The Australian Institute of Landscape Architects (AILA) has announced the winners of the 2023 Tasmanian State Awards, with seven projects victorious across a number of categories and sectors.

Playstreet’s Kingston Park (pictured top) took out the Parks and Open Space category. The sprawling parkland connects the Kingston CBD to Whitewater Creek and was cited by the Jury as having excellent connection to Country.

“(The jury) commends Playstreet for rooting their design process in deep collaboration with the Tasmanian Aboriginal community, artists and the broader local community,” the Jury statement reads. 

“The result is a park that skilfully connects into a broader network of open space, responding to the history and culture of the place. A clear visual harmony ties nine distinct age appropriate play spaces together, allowing for joyful exploration and immersion within a distinctly Tasmanian landscape.”

harriet's garden

Playstreet were additionally victorious in the Play Spaces and Small Projects categories for their design of the Discovery Early Learning Centre and Harriet’s Garden (pictured above) respectively. Harriet’s Garden features the extension and invigoration of a Georgian cottage in Launceston by So: Architecture, with Playstreet devising an external area filled with Tasmanian native plantings devised as a living tapestry. 

The plantations cascade down the slope in a variety of structural forms, textures and seasonally-changing colours, with planter boxes allowing for the plants to spill over and cover the brickwork over time.

“Harriet’s Garden is a wonderful example of landscape and architecture working together to create a thoughtful and beautiful home,” the Jury says. 

“Each diverse space in this small garden has been carefully considered and executed, with plantings native to Tasmania designed for varying functional and microclimatic situations.
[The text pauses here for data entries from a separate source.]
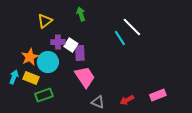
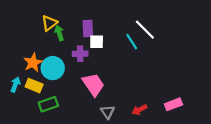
green arrow: (81, 14) -> (59, 33), moved
purple cross: (58, 42) -> (80, 54), moved
white square: (71, 45) -> (97, 42), moved, turned -32
purple rectangle: (80, 53) -> (88, 29), moved
gray triangle: (98, 102) -> (108, 112), turned 32

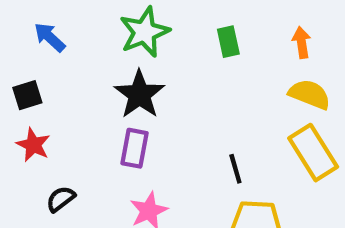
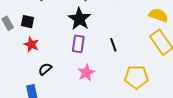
black square: (27, 95) -> (27, 22), turned 32
black line: (235, 169) -> (113, 45), moved

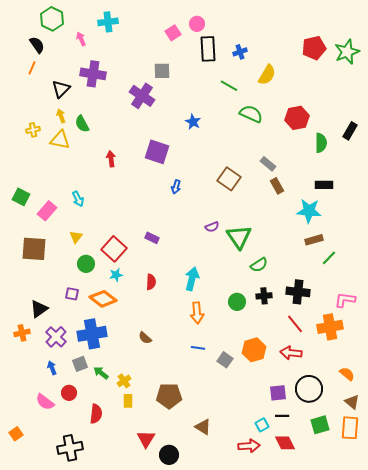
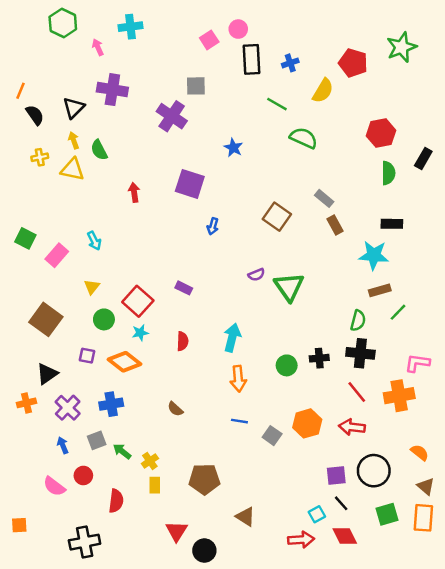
black semicircle: (37, 45) -> (35, 115), moved
red pentagon: (314, 48) -> (353, 63), moved, turned 30
green star: (347, 52) -> (402, 47), moved
orange line: (32, 68) -> (20, 91), moved
red hexagon: (297, 118) -> (381, 133), moved
brown square: (34, 249) -> (46, 319), moved, turned 32
green semicircle: (259, 265) -> (358, 321), moved, turned -42
blue cross: (92, 334) -> (111, 404), size x0.7
black line: (282, 416) -> (341, 503), turned 48
orange square: (16, 434) -> (19, 525), turned 32

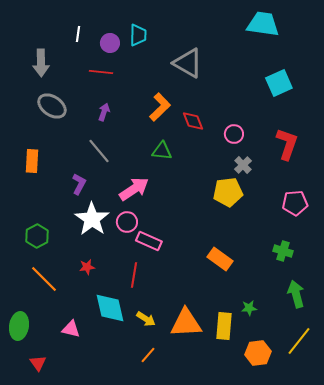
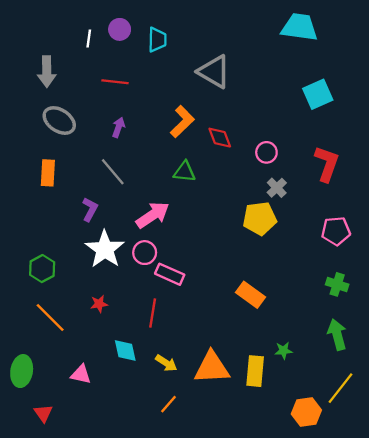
purple circle: (110, 43) -> (120, 29), moved
orange rectangle: (32, 161) -> (48, 173), moved
green cross: (283, 251) -> (337, 284), moved
cyan diamond: (110, 308) -> (125, 351), size x0.7
orange hexagon: (258, 353) -> (306, 412), moved

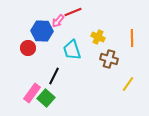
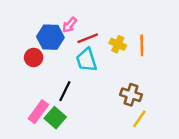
red line: (73, 12) -> (88, 38), moved
orange line: (132, 38) -> (142, 45), moved
brown cross: (109, 59) -> (131, 95), moved
yellow line: (128, 84) -> (139, 119), moved

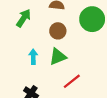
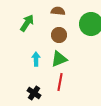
red line: (72, 81) -> (60, 82), moved, turned -42

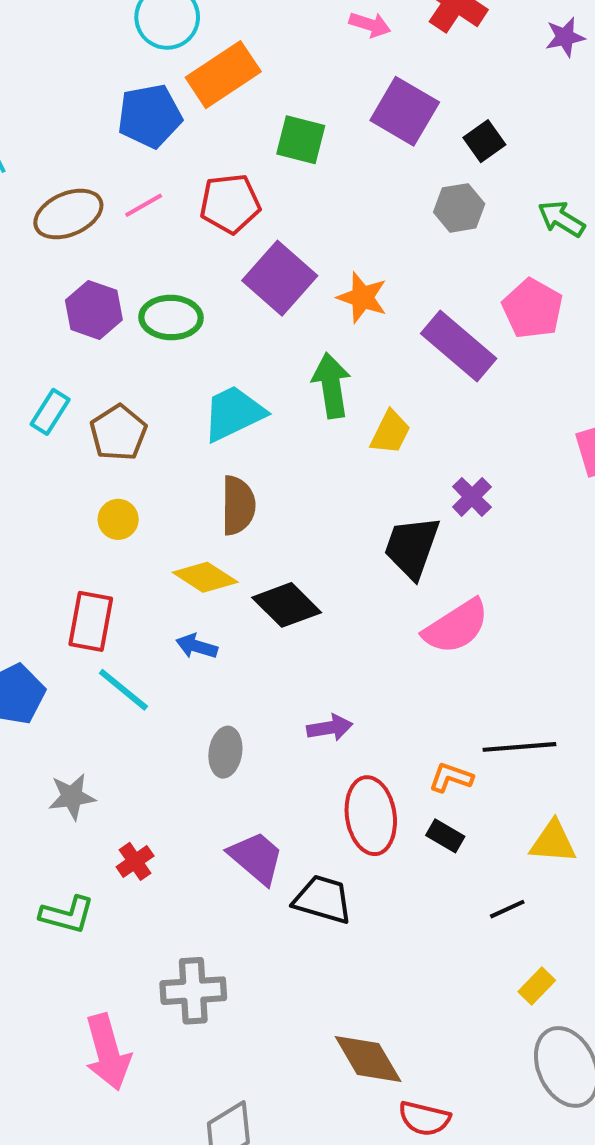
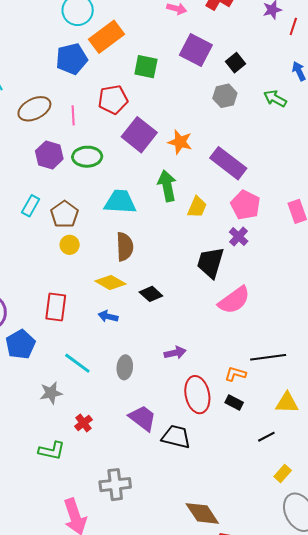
pink line: (144, 205) -> (73, 115), moved, turned -60
pink pentagon: (533, 309) -> (245, 205), moved
cyan trapezoid: (234, 413) -> (120, 202), turned 32
yellow circle: (118, 519) -> (70, 245), moved
black diamond: (287, 605) -> (151, 294), size x0.7
cyan line: (123, 690) -> (77, 363), moved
Playstreet is commended on an outcome that is a lush, delightful and pervasive landscape presence, bringing character that is both unique and of its place.”

Inveresk Urban Realm (pictured below), designed by REALMstudios, was victorious in the Civic Landscape category. Its goals of reconnecting people to place at the University of Tasmania.

“REALMstudios has created a resilient precinct expressing spatial diversity that enables learning, experimentation, reflection, and social gathering,” the Jury says. 

“The outcome is a people-oriented precinct measured through dynamic movement, key sightlines, deep wayfinding, activity points and social amenity.”

inveresk urban realm

Fitzgerald Frisby Landscape Architecture’s delivery of the West Tamar Trails Strategy was the winner of the Regional Achievement Award. Prepared for West Tamar Council, the practice created a planning framework for the future creation of trails that focus on walking and cycling, promoting an active lifestyle.

Jury Chair Naomi Barun says that all the winners demonstrate the abilities of outstanding landscape architecture has on the health and wellbeing of Tasmanians across the island state.

“This year’s entries demonstrated some big learnings across the industry in cultural engagement and value,” she says.

“There was a real maturity both in the engagement and respect that landscape architecture practices had for Traditional Owners, and the cultural connection they have with these places. This is a clear reflection on the advocacy and leadership of landscape architects in this space and the acceptance and willingness of clients,” Naomi says.

“Projects in this year’s program were applauded for their painterly approach in the use of plants in the balance of the beauty and the applied science of horticulture. This enabled an expression of seasonality, time, and a visible rendering of the ecological systems.”

All winners from the state awards level now automatically progress to the National Landscape Architecture Awards held later this year.